タイトルThe Great Divorce CD
発売日販売日未定
製作者C. S. Lewis
販売元HarperAudio
JANコード9780060572952
カテゴリ » 洋書 » By Publisher » HarperCollins

購入者の感想

 C.S.ルイスのキリスト教布教のためのファンタジー。タイトルのdivorceとは、天国と地獄の間の「離婚」のこと。ブレイクが天国と地獄の結婚について書いたことから、ルイスは「離婚」を書いたと初めに記されている。ルイスのメッセージは、つまり、人間は「ほんの少しの地獄」を残したまま天国に入ることはできないとういうことだ。天国を受け入れるか、そうでなければ地獄に残るか、すべてを手にするかそれとも何も手にしないのか、どちらかしかない。それが、この本の語ろうとしていることである。 

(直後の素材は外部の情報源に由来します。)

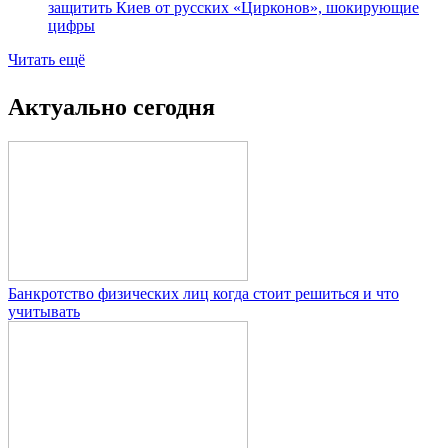
защитить Киев от русских «Цирконов», шокирующие
цифры
Читать ещё
Актуально сегодня
Банкротство физических лиц когда стоит решиться и что
учитывать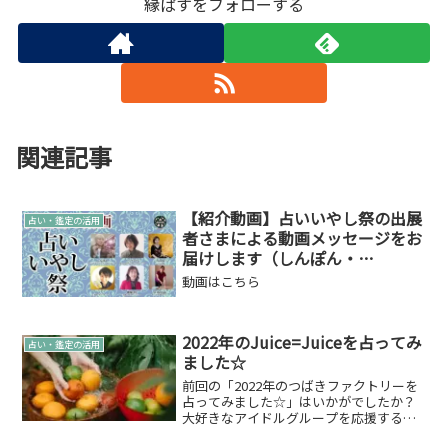
縁ぱすをフォローする
関連記事
【紹介動画】占いいやし祭の出展
占い・鑑定の活用
者さまによる動画メッセージをお
届けします（しんぽん・
☆Ayumi☆・しろ・神城月星・is
動画はこちら
therapy）
2022年のJuice=Juiceを占ってみ
占い・鑑定の活用
ました☆
前回の「2022年のつばきファクトリーを
占ってみました☆」はいかがでしたか？
大好きなアイドルグループを応援するぞ
ってことでこのシリーズ続けてまいりま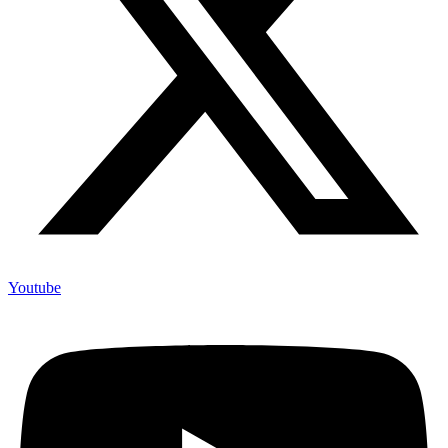
Youtube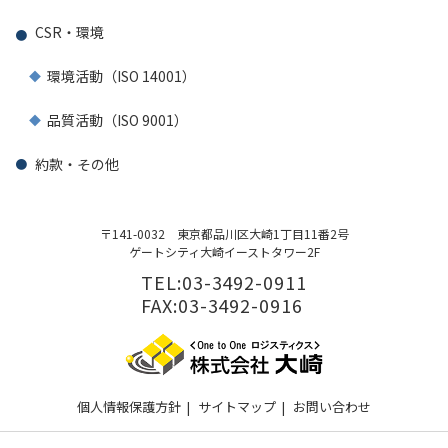
CSR・環境
環境活動（ISO 14001）
品質活動（ISO 9001）
約款・その他
〒141-0032
東京都品川区大崎1丁目11番2号
ゲートシティ大崎イーストタワー2F
TEL:03-3492-0911
FAX:03-3492-0916
個人情報保護方針
|
サイトマップ
|
お問い合わせ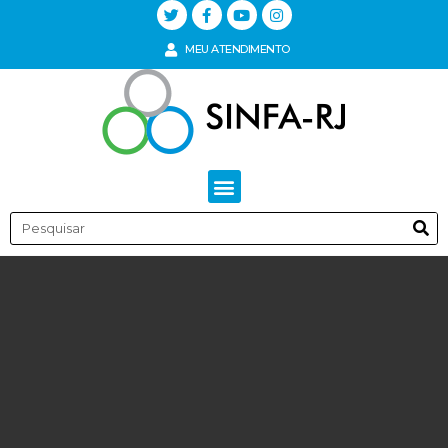
MEU ATENDIMENTO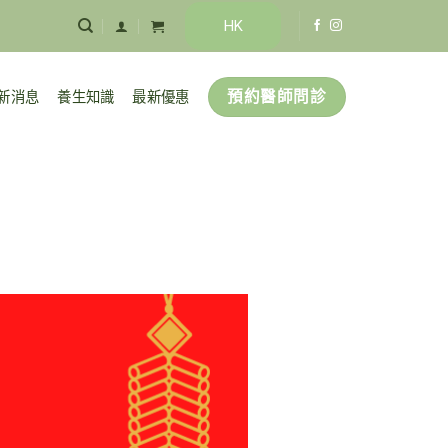
HK
預約醫師問診
新消息
養生知識
最新優惠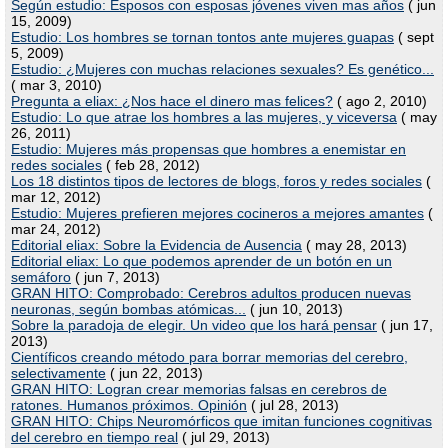
Según estudio: Esposos con esposas jóvenes viven mas años
( jun
15, 2009)
Estudio: Los hombres se tornan tontos ante mujeres guapas
( sept
5, 2009)
Estudio: ¿Mujeres con muchas relaciones sexuales? Es genético...
( mar 3, 2010)
Pregunta a eliax: ¿Nos hace el dinero mas felices?
( ago 2, 2010)
Estudio: Lo que atrae los hombres a las mujeres, y viceversa
( may
26, 2011)
Estudio: Mujeres más propensas que hombres a enemistar en
redes sociales
( feb 28, 2012)
Los 18 distintos tipos de lectores de blogs, foros y redes sociales
(
mar 12, 2012)
Estudio: Mujeres prefieren mejores cocineros a mejores amantes
(
mar 24, 2012)
Editorial eliax: Sobre la Evidencia de Ausencia
( may 28, 2013)
Editorial eliax: Lo que podemos aprender de un botón en un
semáforo
( jun 7, 2013)
GRAN HITO: Comprobado: Cerebros adultos producen nuevas
neuronas, según bombas atómicas...
( jun 10, 2013)
Sobre la paradoja de elegir. Un video que los hará pensar
( jun 17,
2013)
Científicos creando método para borrar memorias del cerebro,
selectivamente
( jun 22, 2013)
GRAN HITO: Logran crear memorias falsas en cerebros de
ratones. Humanos próximos. Opinión
( jul 28, 2013)
GRAN HITO: Chips Neuromórficos que imitan funciones cognitivas
del cerebro en tiempo real
( jul 29, 2013)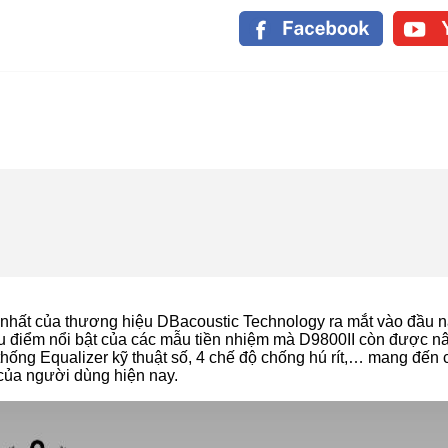
 nhất của thương hiệu
DBacoustic Technology ra mắt vào
đầu 
 ưu điểm nổi bật của các mẫu tiền nhiệm mà D9800II còn được n
thống Equalizer kỹ thuật số, 4 chế độ chống hú rít,… mang đến 
của người dùng hiện nay.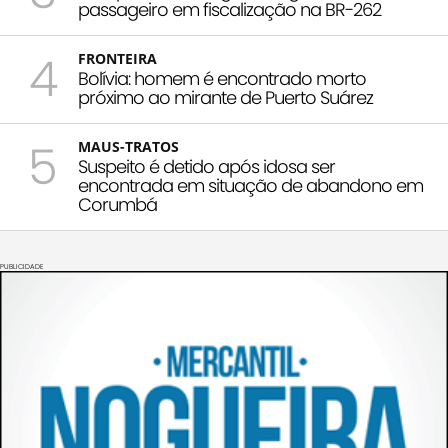
passageiro em fiscalização na BR-262
4
FRONTEIRA
Bolívia: homem é encontrado morto
próximo ao mirante de Puerto Suárez
5
MAUS-TRATOS
Suspeito é detido após idosa ser
encontrada em situação de abandono em
Corumbá
PUBLICIDADE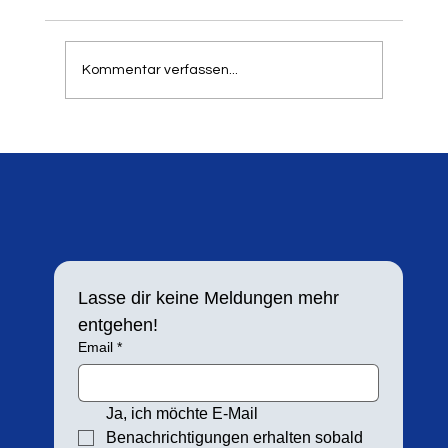
können, dass unser traditioneller Springer- und
Werfertag zum 21. Mal in der Balker Aue
stattfindet. Aufgrund der hohen Resonanz in
Kommentar verfassen...
den letzten Jahren h
Lasse dir keine Meldungen mehr 
entgehen!
Email
*
Ja, ich möchte E-Mail 
Benachrichtigungen erhalten sobald 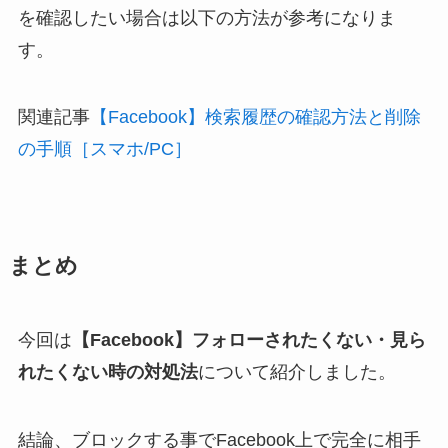
を確認したい場合は以下の方法が参考になりま
す。
関連記事
【Facebook】検索履歴の確認方法と削除
の手順［スマホ/PC］
まとめ
今回は
【Facebook】フォローされたくない・見ら
れたくない時の対処法
について紹介しました。
結論、ブロックする事でFacebook上で完全に相手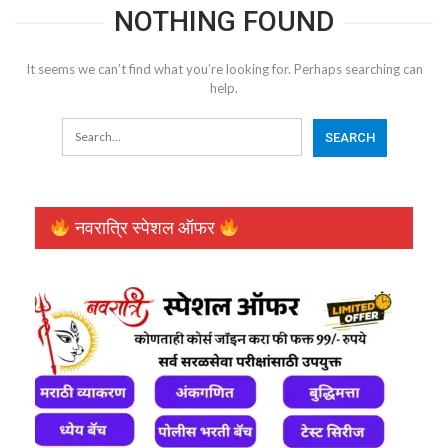
NOTHING FOUND
It seems we can’t find what you’re looking for. Perhaps searching can
help.
नवरात्रि स्पेशल ऑफर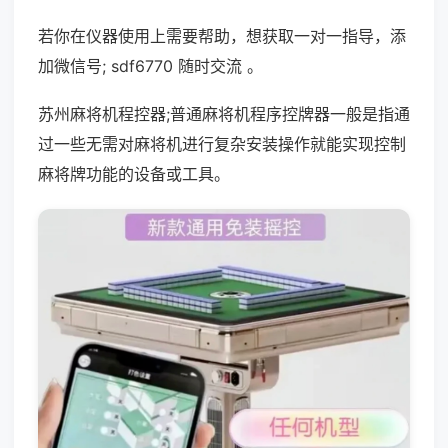
若你在仪器使用上需要帮助，想获取一对一指导，添
加微信号; sdf6770 随时交流 。
苏州麻将机程控器;普通麻将机程序控牌器一般是指通
过一些无需对麻将机进行复杂安装操作就能实现控制
麻将牌功能的设备或工具。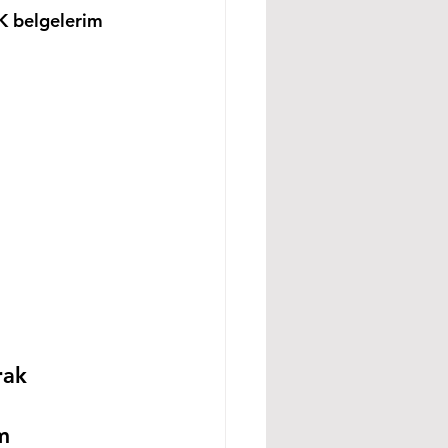
K belgelerim 
rak 
m 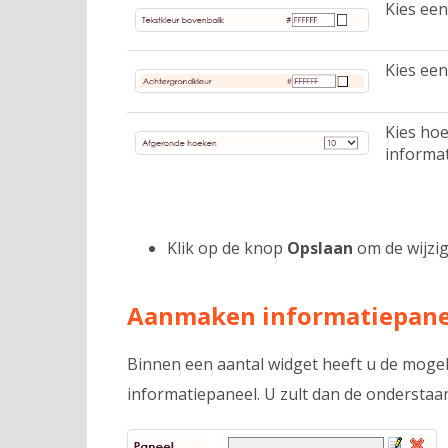
Kies een
Kies een
Kies ho
informat
Klik op de knop
Opslaan
om de wijzig
Aanmaken informatiepane
Binnen een aantal widget heeft u de mogel
informatiepaneel. U zult dan de onderstaand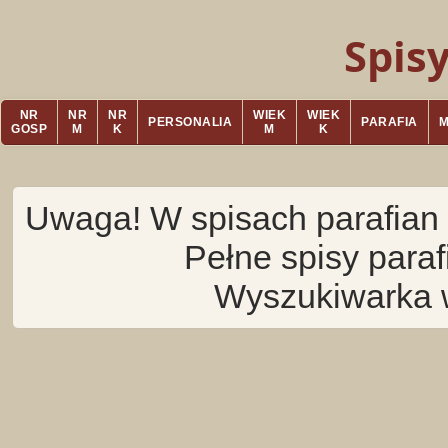
Spis
NR
NR
NR
WIEK
WIEK
PERSONALIA
PARAFIA
GOSP
M
K
M
K
Uwaga! W spisach parafian 
Pełne spisy para
Wyszukiwarka 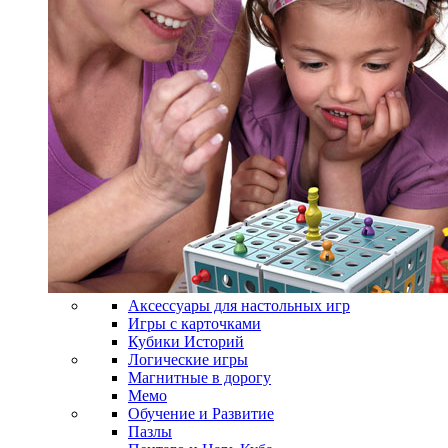
Аксессуары для настольных игр
Игры с карточками
Кубики Историй
Логические игры
Магнитные в дорогу
Мемо
Обучение и Развитие
Пазлы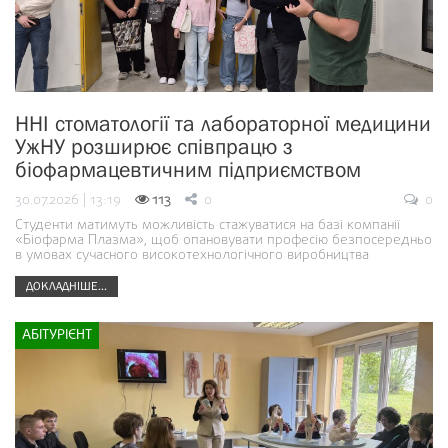
ННІ стоматології та лабораторної медицини
УжНУ розширює співпрацю з
біофармацевтичним підприємством
30.07.2026 | 13:19
113
0
0
Студенти матимуть можливість стажуватися на базі компанії
«Біофарма Плазма», щоб опановувати професію безпосередньо
в умовах сучасного високотехнологічного виробництва
ДОКЛАДНІШЕ...
АБІТУРІЄНТ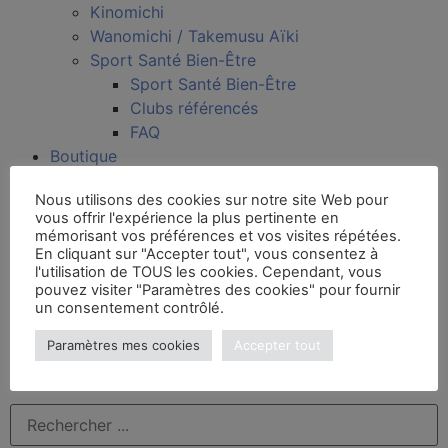
Kinomichi
Wanomichi / Takemusu Aïki
Sport Santé Bien-Être
Sport Santé Bien-Être
Clubs référencés
FAQ
Boutique
Formation
Nous utilisons des cookies sur notre site Web pour
Grades
vous offrir l'expérience la plus pertinente en
Clubs
mémorisant vos préférences et vos visites répétées.
Licence et assurance
En cliquant sur "Accepter tout", vous consentez à
l'utilisation de TOUS les cookies. Cependant, vous
Ressources clubs
pouvez visiter "Paramètres des cookies" pour fournir
Recherche enseignant
un consentement contrôlé.
Trouver un club
Paramètres mes cookies
Accepter tout
Mon espace FFAAA
Documents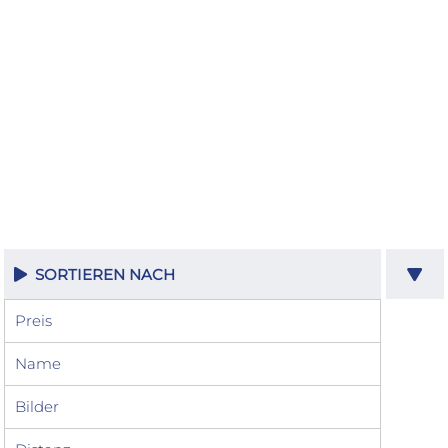
SORTIEREN NACH
Preis
Name
Bilder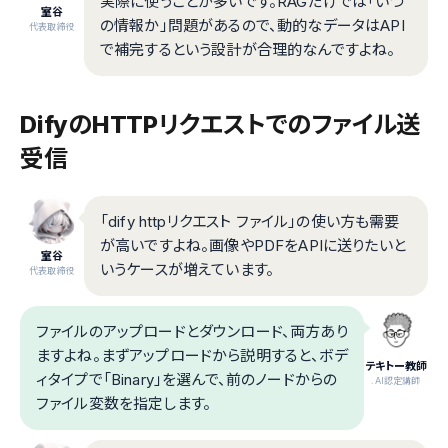
実際に使うことが多いです。RAGだけでは「いつ
室谷
の情報か」問題があるので、動的なデータはAPI
代表取締役
で補完するという設計が合理的なんですよね。
DifyのHTTPリクエストでのファイル送
受信
「dify httpリクエスト ファイル」の使い方も需要
が高いですよね。画像やPDFをAPIに送りたいと
室谷
いうケースが増えています。
代表取締役
ファイルのアップロードとダウンロード、両方あり
ますよね。まずアップロードから説明すると、ボデ
テキトー教師
ィタイプで「Binary」を選んで、前のノードからの
.AI認定講師
ファイル変数を指定します。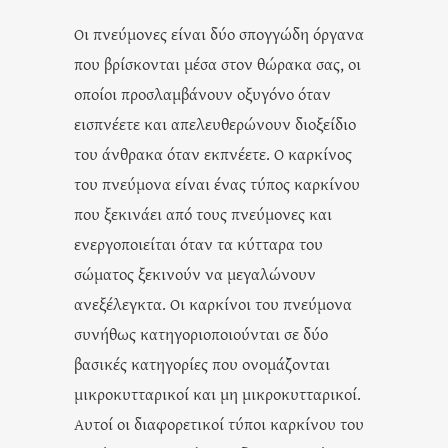
Οι πνεύμονες είναι δύο σπογγώδη όργανα
που βρίσκονται μέσα στον θώρακα σας, οι
οποίοι προσλαμβάνουν οξυγόνο όταν
εισπνέετε και απελευθερώνουν διοξείδιο
του άνθρακα όταν εκπνέετε. Ο καρκίνος
του πνεύμονα είναι ένας τύπος καρκίνου
που ξεκινάει από τους πνεύμονες και
ενεργοποιείται όταν τα κύτταρα του
σώματος ξεκινούν να μεγαλώνουν
ανεξέλεγκτα. Οι καρκίνοι του πνεύμονα
συνήθως κατηγοριοποιούνται σε δύο
βασικές κατηγορίες που ονομάζονται
μικροκυτταρικοί και μη μικροκυτταρικοί.
Αυτοί οι διαφορετικοί τύποι καρκίνου του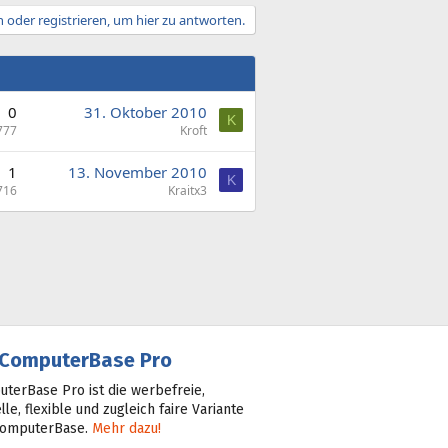
 oder registrieren, um hier zu antworten.
0
31. Oktober 2010
K
777
Kroft
1
13. November 2010
K
716
Kraitx3
ComputerBase Pro
terBase Pro ist die werbefreie,
lle, flexible und zugleich faire Variante
ComputerBase.
Mehr dazu!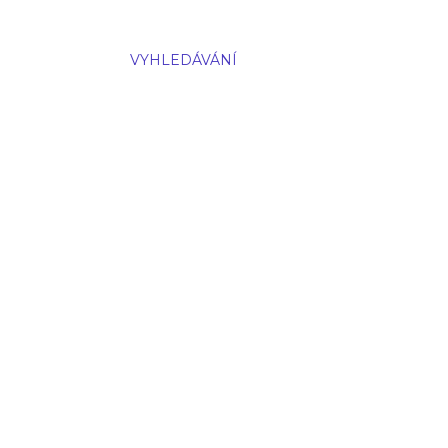
VYHLEDÁVÁNÍ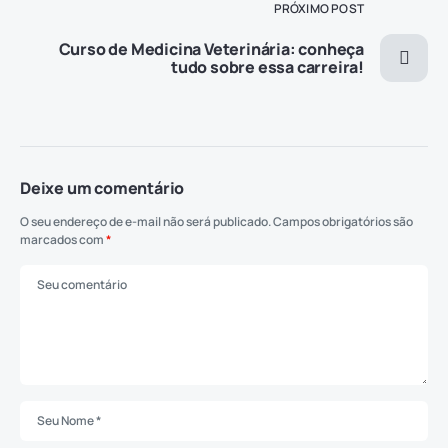
PRÓXIMO POST
Curso de Medicina Veterinária: conheça
tudo sobre essa carreira!
Deixe um comentário
O seu endereço de e-mail não será publicado.
Campos obrigatórios são
marcados com
*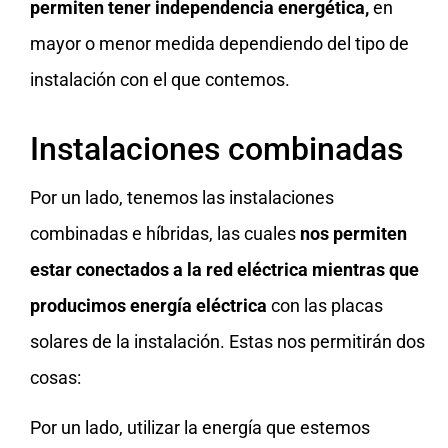
permiten tener independencia energética,
en
mayor o menor medida dependiendo del tipo de
instalación con el que contemos.
Instalaciones combinadas
Por un lado, tenemos las instalaciones
combinadas e híbridas, las cuales
nos permiten
estar conectados a la red eléctrica mientras que
producimos energía eléctrica
con las placas
solares de la instalación. Estas nos permitirán dos
cosas:
Por un lado, utilizar la energía que estemos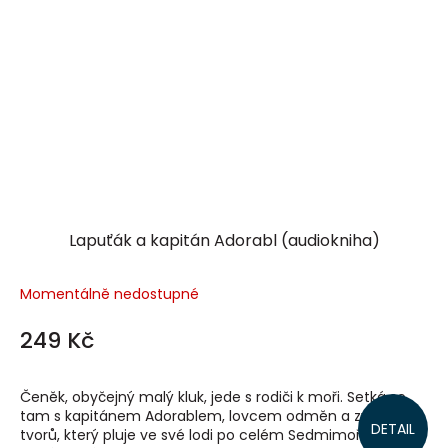
Lapuťák a kapitán Adorabl (audiokniha)
Momentálně nedostupné
249 Kč
Čeněk, obyčejný malý kluk, jede s rodiči k moři. Setká se
tam s kapitánem Adorablem, lovcem odměn a zvláštních
DETAIL
tvorů, který pluje ve své lodi po celém Sedmimoří,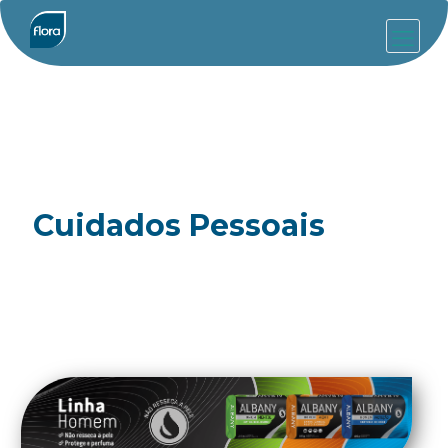
Cuidados Pessoais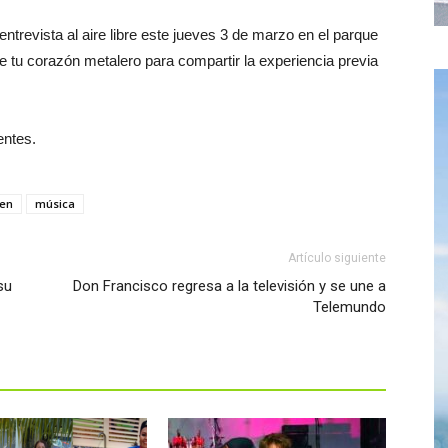
trevista al aire libre este jueves 3 de marzo en el parque
 tu corazón metalero para compartir la experiencia previa
entes.
den
música
Artículo siguiente
su
Don Francisco regresa a la televisión y se une a
Telemundo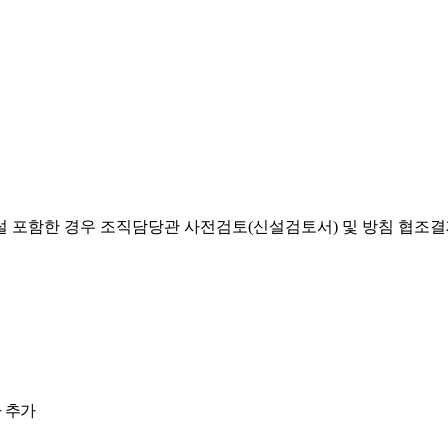
설 포함한 경우 조직담당관 사전검토(신설검토서) 및 방침 협조
 추가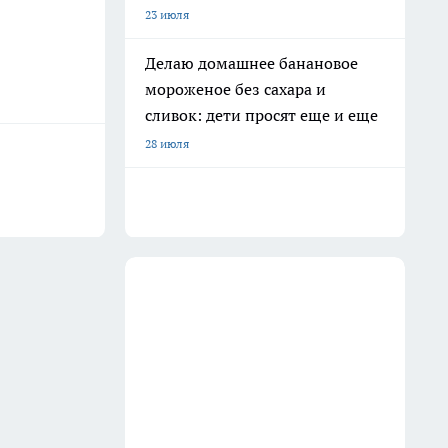
23 июля
Делаю домашнее банановое
мороженое без сахара и
сливок: дети просят еще и еще
28 июля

 主人公は、何人かの人々とバスに乗って、地獄から天国へ旅をする。天国に行くのはそんなに簡単なものなのだが、興味深いのは、誰も天国には留まりたがらないということ。それはなぜかといえば、自分が1番大切にしてきたものを捨てることを意味するから。彼らは、1度捨てたものをもう1度今度は永遠に得る、ということが理解できない。その「大切なもの」は、人によって違う。母の息子に対する愛も度を過ぎれば自己愛になって、天国に入るのに最も大きな障害となってしまう。自分の不幸をあまりに憐れんで、悲劇にひたっている状態もしかり。(Tragedianという、この物語で最もおもしろいキャラクターが登場する。comedianの代わりに、悲劇を演じるtragedian!)色々な人々が登場して、それぞれに自分の「偶像」を捨てられない。彼らの言い分は、日常生活ではごく当然だと思われるような事柄なので、彼らに非常によく共感できる。(殺人犯が天国にいるのを見て、憤慨する男や、芸術を神にしてしまった芸術家、など)
 自分を捨てる、というのは簡単そうにも思え、(ほんの一線を越えて、神の前に自分を本当に投げ出せばよい)、とても難しそうにも思える(特に、息子を失った母のエピソードを読んだ後では)。それでも、目がさめるように感じさせられることは確かだ。ぼんやりと日常生活を送っていてはダメだと。